Este miércoles, a partir de las 8 de la mañana, los pisos uno, dos y tres de la sede en Reforma 175 de la Secretaría de Cultura federal permanecerán cerrados por los trabajadores de la Dirección General de Publicaciones (DGP), quienes se han dicho en la zozobra por la próxima fusión de este órgano, todavía dependiente de la Secretaría de Cultura, con el Fondo de Cultura Económica (FCE), y por la poca o nula comunicación que han tenido con las autoridades sobre su reasignación laboral, producto de dicha conversión.

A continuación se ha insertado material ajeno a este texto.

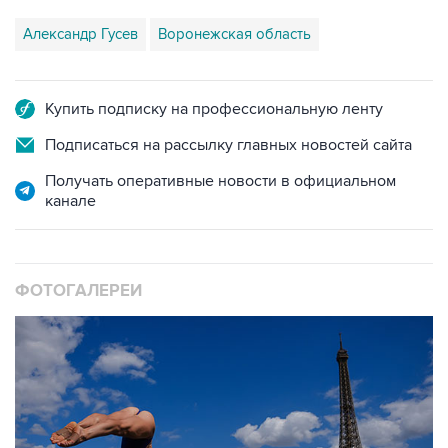
Александр Гусев
Воронежская область
Купить подписку на профессиональную ленту
Подписаться на рассылку главных новостей сайта
Получать оперативные новости в официальном
канале
ФОТОГАЛЕРЕИ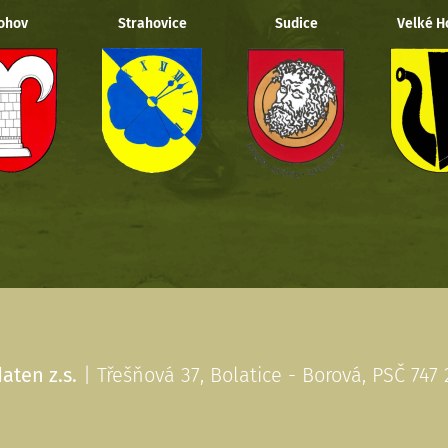
ohov
Strahovice
Sudice
Velké H
aten z.s.
| Třešňová 37, Bolatice - Borová, PSČ 747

“Nuestra directora, Marilina Barona, dice que ya van muy avanzados con el Jurídico (para realizar la fusión con el FCE), que ya nada más están esperando que se apruebe el nuevo Reglamento Interior de la Secretaría de Cultura para que el presidente Andrés Manuel López Obrador lo firme”, declara Montserrat Rico, secretaria de Organización, Actas y Acuerdos del Sindicato Nacional de Cultura (Sinac), y agrega que son en total 140 trabajadores de la DGP a los que no se les ha notificado nada sobre el proceso.

“A la fecha no nos han dicho nada. Desde que llegó la nueva administración no nos contestan los oficios. Todo ha sido incertidumbre y nos hemos enterado por las notas de prensa. Marilina Barona nos dijo que no nos preocupemos, que no nos vamos a quedar sin empleo, pero no sabemos si nos vamos (a mudar a la sede del FCE en el Ajusco), si nos vamos a la SEP, si nos vamos a quedar (en la Secretaría de Cultura); mucho menos nos han dicho cómo. Hay compañeros que cubren plazas interinas y no sabemos si se las pueden llevar o si no se las llevan, pueden quedarse sin empleo”, agrega.

De los 140 trabajadores de la DGP, 90 están afiliados al Sinac, mientras que seis de ellos forman parte de otros sindicatos y el resto son trabajadores no sindicalizados o llamados de confianza, mismos que, teme la portavoz, tienen más riesgo de perder su trabajo.